I am sending streams to HDFS and trying to read text file using spark.
JavaStreamingContext jssc = new JavaStreamingContext(jsc, new
Duration(1000));
JavaPairInputDStream<LongWritable, Text> textStream =
jssc.fileStream("hdfs://myip:9000/travel/FlumeData.[0-9]*",
LongWritable.class, Text.class, TextInputFormat.class);
while sending streams to hdfs some FlumeData.1234.tmp files are created and once full data is received this file is converted into proper file eg. FlumeData.1234
I want to ignore this .tmp files to be read.from spark. I tried using regex
hdfs://myip:9000/travel/FlumeData.[0-9]* hdfs://myip:9000/travel/FlumeData.//d*
but they are not working. I am looking for something like this jssc.fileStream("hdfs://myip:9000/travel/FlumeData.[0-9]*", LongWritable.class, Text.class, TextInputFormat.class);
fileStream should not read .tmp from file extension.

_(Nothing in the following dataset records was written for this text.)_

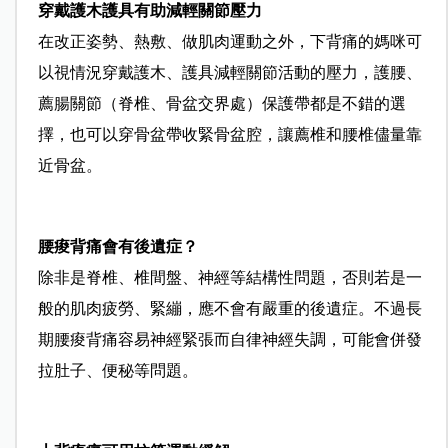
穿戴護木護具有助減輕關節壓力
在改正姿勢、熱敷、做肌肉運動之外，下背痛的媽咪可
以視情況穿戴護木、護具減輕關節活動的壓力，護腰、
薦腸關節（脊椎、骨盆交界處）保護帶都是不錯的選
擇，也可以穿骨盆帶收緊骨盆腔，讓薦椎和腰椎儘量靠
近骨盆。
腰痠背痛會有後遺症？
除非是脊椎、椎間盤、神經等結構性問題，否則若是一
般的肌肉疲勞、緊繃，應不會有嚴重的後遺症。不過長
期腰痠背痛容易神經緊張而自律神經失調，可能會併發
拉肚子、便秘等問題。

I also tried following Hadoop code to retrieve list of flies
private String pathValue(String PathVariable) throws IOException{
Configuration conf = new Configuration();
Path path = new Path(PathVariable);
FileSystem fs = FileSystem.get(path.toUri(), conf);
System.out.println("PathVariable" + fs.getWorkingDirectory());
return fs.getName();
}
but it FileSystem object fs dont have filename(). Since new files are created at run time. I need to read as they created.